When it comes to writing software, getting feedback is a critical part of the process, ensuring that bugs in the newly written code can be caught early, before a pull request is submitted. But with the rise of artificial intelligence coding bots, developers are shipping more code than ever before, overwhelming human reviewers.
Anthropic PBC has come up with a solution, announcing today the availability of Code Review in Claude Code, a new multi-agent system that’s designed to spot bugs in AI-generated code before a human reviewer ever sees it.
The new product is meant to review pull requests, which are a mechanism used by developers to submit code changes for review before they’re implemented in the software. With most developers using tools like Claude Code to accelerate their output, there has been a dramatic increase in the number of pull requests at many organizations, creating a new bottleneck in software development.
The launch of Code Review comes at a critical juncture in Anthropic’s story. Earlier today, the company filed two lawsuits against the U.S. Department of Defense after it was designated as a supply chain risk. The designation threatens to derail Anthropic’s booming government business, so it makes sense that the company wants to double down on its enterprise customer base, where subscriptions have quadrupled since the beginning of the year.

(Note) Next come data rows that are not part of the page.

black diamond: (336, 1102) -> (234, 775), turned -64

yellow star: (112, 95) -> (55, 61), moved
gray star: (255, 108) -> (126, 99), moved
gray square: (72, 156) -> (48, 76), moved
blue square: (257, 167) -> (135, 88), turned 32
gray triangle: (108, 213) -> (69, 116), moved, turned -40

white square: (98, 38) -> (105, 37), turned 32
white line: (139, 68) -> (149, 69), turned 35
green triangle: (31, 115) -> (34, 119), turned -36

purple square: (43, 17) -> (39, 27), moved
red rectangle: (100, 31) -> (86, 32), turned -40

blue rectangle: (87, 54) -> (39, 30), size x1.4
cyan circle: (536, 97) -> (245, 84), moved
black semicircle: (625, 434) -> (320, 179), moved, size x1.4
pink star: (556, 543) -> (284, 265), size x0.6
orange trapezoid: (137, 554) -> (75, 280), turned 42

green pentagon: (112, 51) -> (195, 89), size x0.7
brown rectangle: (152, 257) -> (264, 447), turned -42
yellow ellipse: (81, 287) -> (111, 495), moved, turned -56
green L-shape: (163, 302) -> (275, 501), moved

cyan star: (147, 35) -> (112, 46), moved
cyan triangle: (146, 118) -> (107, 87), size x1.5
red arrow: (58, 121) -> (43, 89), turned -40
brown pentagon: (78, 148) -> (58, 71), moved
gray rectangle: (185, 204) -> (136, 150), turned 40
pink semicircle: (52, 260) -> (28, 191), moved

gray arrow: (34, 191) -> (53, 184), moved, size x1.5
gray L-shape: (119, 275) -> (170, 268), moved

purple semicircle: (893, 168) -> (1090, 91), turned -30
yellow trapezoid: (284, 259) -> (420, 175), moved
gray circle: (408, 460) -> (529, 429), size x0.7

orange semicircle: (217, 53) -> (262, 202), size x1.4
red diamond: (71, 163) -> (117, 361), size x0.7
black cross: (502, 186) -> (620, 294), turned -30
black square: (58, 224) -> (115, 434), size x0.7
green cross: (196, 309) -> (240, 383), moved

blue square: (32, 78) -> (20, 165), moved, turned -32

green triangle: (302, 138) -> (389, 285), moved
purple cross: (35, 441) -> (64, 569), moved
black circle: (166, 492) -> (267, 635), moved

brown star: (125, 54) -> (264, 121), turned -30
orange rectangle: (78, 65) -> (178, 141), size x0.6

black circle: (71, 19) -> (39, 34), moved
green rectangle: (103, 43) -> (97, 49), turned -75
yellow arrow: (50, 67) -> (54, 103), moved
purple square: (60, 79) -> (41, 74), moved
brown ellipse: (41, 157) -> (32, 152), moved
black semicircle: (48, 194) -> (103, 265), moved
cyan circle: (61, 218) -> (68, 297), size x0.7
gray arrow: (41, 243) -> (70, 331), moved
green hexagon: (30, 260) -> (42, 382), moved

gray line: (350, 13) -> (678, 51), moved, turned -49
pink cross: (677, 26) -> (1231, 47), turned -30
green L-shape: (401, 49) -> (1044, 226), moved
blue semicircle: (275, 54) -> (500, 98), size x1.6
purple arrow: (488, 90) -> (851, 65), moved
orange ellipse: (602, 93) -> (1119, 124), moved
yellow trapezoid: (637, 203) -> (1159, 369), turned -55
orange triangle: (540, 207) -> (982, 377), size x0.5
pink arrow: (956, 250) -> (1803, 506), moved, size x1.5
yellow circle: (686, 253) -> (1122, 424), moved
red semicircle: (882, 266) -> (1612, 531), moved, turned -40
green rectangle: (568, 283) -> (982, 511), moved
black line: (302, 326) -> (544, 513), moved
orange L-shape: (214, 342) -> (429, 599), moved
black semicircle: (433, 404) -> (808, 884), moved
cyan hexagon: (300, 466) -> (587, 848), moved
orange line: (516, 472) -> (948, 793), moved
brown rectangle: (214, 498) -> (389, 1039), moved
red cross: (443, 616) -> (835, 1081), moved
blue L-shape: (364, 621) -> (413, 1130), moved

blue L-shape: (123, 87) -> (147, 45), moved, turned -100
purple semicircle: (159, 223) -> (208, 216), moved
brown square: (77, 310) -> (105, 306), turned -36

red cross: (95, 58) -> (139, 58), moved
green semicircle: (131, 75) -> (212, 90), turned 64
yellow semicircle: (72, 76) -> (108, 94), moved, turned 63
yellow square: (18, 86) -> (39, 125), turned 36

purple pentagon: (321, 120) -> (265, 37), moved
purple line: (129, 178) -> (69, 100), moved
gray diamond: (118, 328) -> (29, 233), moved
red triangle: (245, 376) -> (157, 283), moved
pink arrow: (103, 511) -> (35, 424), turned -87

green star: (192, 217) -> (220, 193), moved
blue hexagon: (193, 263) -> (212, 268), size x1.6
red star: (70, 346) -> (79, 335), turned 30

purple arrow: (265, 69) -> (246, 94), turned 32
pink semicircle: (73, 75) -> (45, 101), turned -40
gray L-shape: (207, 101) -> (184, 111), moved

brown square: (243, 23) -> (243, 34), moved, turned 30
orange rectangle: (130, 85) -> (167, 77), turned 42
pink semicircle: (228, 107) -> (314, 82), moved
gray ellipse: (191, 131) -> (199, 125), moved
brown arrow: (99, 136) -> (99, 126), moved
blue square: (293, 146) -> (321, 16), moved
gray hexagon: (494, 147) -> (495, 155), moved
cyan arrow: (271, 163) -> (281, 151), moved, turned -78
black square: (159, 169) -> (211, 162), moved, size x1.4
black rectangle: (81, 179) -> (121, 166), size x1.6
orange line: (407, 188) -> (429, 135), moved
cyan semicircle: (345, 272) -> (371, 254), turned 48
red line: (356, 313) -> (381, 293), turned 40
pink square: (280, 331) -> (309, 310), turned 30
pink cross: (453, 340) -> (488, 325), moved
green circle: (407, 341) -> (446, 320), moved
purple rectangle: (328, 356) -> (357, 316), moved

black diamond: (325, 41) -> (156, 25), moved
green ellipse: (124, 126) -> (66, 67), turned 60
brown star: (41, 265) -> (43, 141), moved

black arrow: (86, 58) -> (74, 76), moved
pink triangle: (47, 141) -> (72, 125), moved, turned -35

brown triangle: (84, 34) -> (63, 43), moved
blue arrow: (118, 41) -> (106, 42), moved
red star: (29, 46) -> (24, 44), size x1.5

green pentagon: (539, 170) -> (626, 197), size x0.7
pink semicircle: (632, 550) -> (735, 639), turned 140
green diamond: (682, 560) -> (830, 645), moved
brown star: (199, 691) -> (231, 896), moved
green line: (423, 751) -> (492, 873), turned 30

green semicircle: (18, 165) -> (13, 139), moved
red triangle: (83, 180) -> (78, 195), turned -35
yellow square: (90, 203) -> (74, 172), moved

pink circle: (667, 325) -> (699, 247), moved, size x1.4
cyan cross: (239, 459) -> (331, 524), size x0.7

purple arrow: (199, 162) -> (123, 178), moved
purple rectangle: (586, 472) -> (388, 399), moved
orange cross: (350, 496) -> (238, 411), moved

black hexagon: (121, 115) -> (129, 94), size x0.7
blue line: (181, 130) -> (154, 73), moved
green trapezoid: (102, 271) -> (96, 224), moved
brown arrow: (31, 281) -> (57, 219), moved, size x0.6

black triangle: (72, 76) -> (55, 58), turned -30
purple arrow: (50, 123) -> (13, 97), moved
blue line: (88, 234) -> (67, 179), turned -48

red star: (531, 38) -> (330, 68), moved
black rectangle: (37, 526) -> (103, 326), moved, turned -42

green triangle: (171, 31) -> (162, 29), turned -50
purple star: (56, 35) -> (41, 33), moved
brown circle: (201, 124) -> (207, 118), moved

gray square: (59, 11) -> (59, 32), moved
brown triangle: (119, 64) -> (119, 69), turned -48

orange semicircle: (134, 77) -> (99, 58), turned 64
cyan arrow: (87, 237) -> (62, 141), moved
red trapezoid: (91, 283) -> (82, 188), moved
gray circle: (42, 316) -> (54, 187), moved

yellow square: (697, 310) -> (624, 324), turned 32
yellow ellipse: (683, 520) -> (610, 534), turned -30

Claude Code is the company’s most popular enterprise product, and its annual revenue run-rate recently surpassed $2.5 billion. It’s hoped that Code Review will help to make its coding tool even more attractive.
Anthropic has previously integrated code checking capabilities within Claude Code, giving it the ability to review its own work. In addition, there’s a Claude Code GitHub Action tool that can be set up to automatically review code as part of a company’s continuous integration/continuous development pipeline. But Code Review is meant to go further and conduct more comprehensive reviews, although companies will have to pay a high price for the privilege.
Code Review notably takes much more time to review each pull request, and as it works its way through the code it will explain its reasoning step-by-step, Anthropic said. For each potential bug it finds, it will outline what the issue is and explain why it’s likely to be problematic. It will also offer a recommended fix for that issue. It will label each problem it surfaces according to its severity, with red used for the most severe issues, yellow for possible problems that need review, and purple for issues tied to pre-existing code and historical bugs.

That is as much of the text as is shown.